Americas

VENEZUELA

The Chavez Revolution

President Hugo Chavez has embarked on a sweeping overhaul of the nation's government, says Javier Moreno in Madrid's liberal daily El Pais.

Addressing the newly elected Constituent Assembly in early August, Chavez called for the assembly to assume emergency powers that would supersede the authority of the nation's present executive, legislative, and judicial branches. "What is occurring is a revolution, and it will be futile to try to avoid it; Venezuela is being reborn from the ashes, and no one can stop it," he told the assembly.

"Venezuelan institutions have ceased to make decisions in view of the fact that the Constituent Assembly has declared itself to be ... the supreme power of the state, and the resolution threatens in a dangerous way to paralyze the political system," Moreno writes.

With his supporters holding all but 11 seats in the new assembly, Chavez easily won a controversial vote "re-legitimizing" his presidential man-date. The proposed constitution would extend the presidential term to six years and allow him to stand for re-election, introduce new mechanisms for referendums and recall of public officials, and authorize a broader government role in the economy to preserve state control of oil and other strategic resources.

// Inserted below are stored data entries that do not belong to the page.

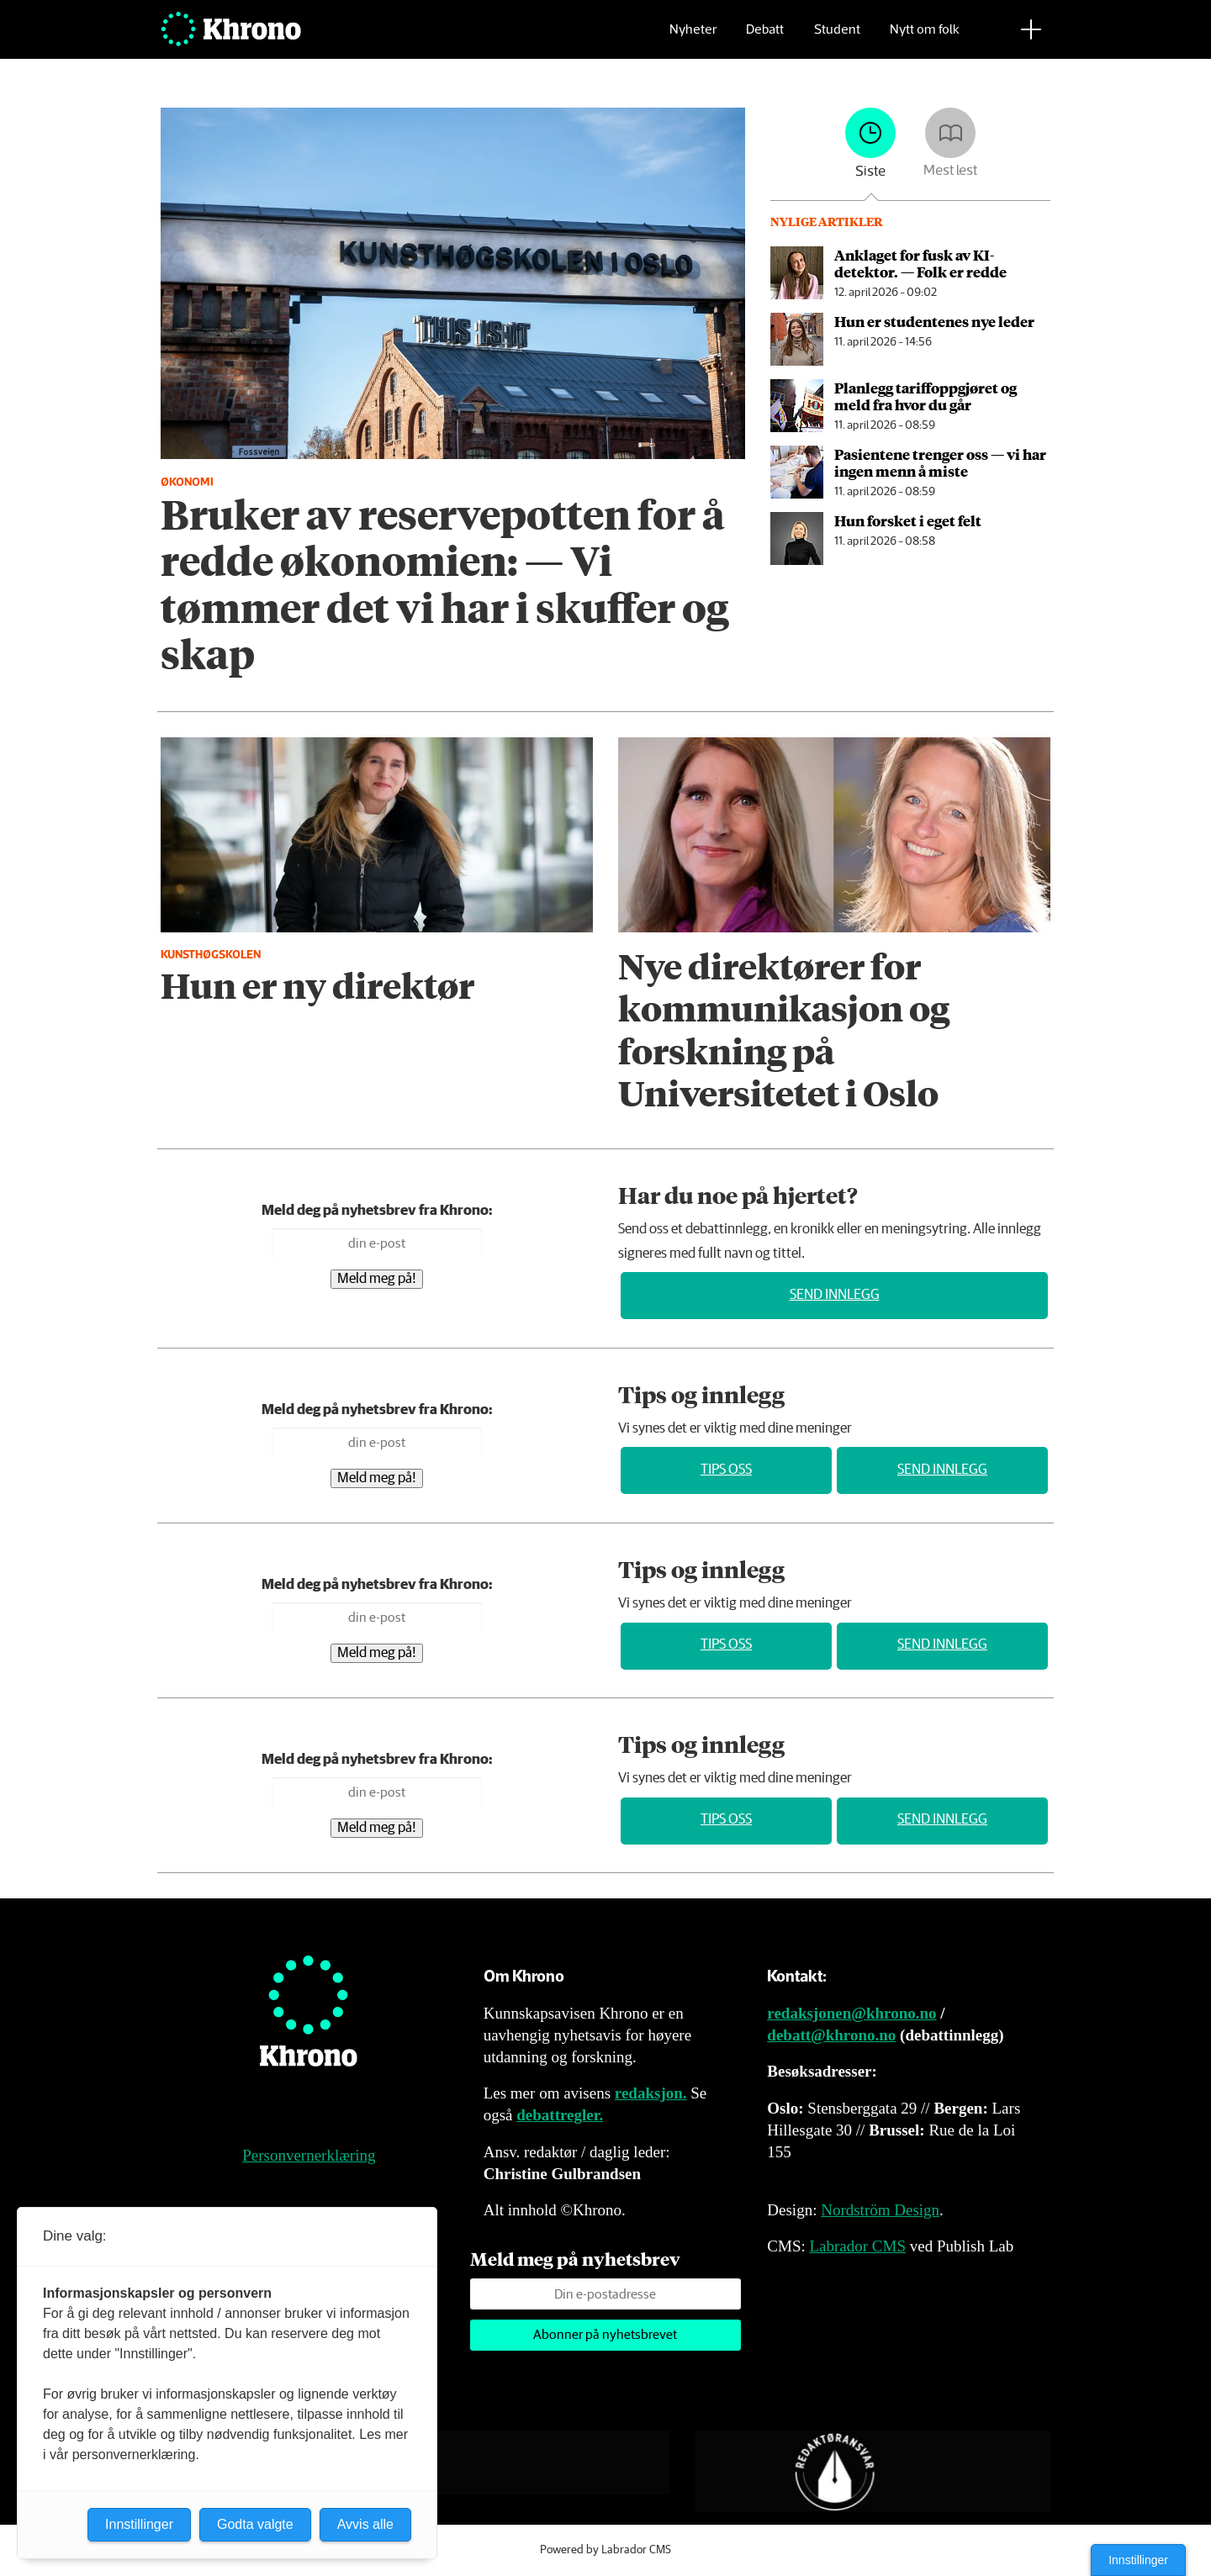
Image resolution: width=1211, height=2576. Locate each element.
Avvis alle (365, 2524)
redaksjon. (651, 2093)
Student (837, 38)
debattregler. (559, 2115)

The Chavez regime's apparent shift toward a more interventionist economic model has heightened concern among business leaders that such policies will prolong Venezuela's deepening recession and exacerbate unemployment, which has surged to a record 17 percent. "Such statistics raise fears of a social explosion, which have been exorcised up to now by the promises and hopes inspired by the constitutional process among the most disinherited of the nation, the [poorest] 80 percent of Venezuela's 23 million inhabitants," Moreno adds.

Yet, the resounding success of Chavez himself in the 1998 presidential election and his handpicked assembly candidates in the July 25 assembly vote confirm that, "without a doubt, Chavez is just what Venezuela deserves," writes Rhona Ottolina in the centrist El Universal of Caracas. "After 40 years of underdevelopment ... where misery and corruption proliferated in abundance, we must not be surprised that the masses ... today feel avenged and rep-resented by Chavez. Now it is the turn of the people."

In Caracas's centrist El National, Anibal Romero cautions that Chavez's support among the poorest sectors of Venezuelan society "springs from the failure of populist statism and a yearning for the leadership of a strong and miraculous man who will lift them up with his indomitable will." That path will only repeat Venezuela's past mistakes in embracing protectionism and government control of the economy, he argues. Equally troubling, Romero adds, is the fact that Chavez's power depends neither on the loosely knit political organization that has taken shape around him nor the government institutions that he has charged the Constituent Assembly to over-haul. "What we are observing now," he writes, "is an un-equivocal course toward personalization of power, centered around the figure of a charismatic caudillo."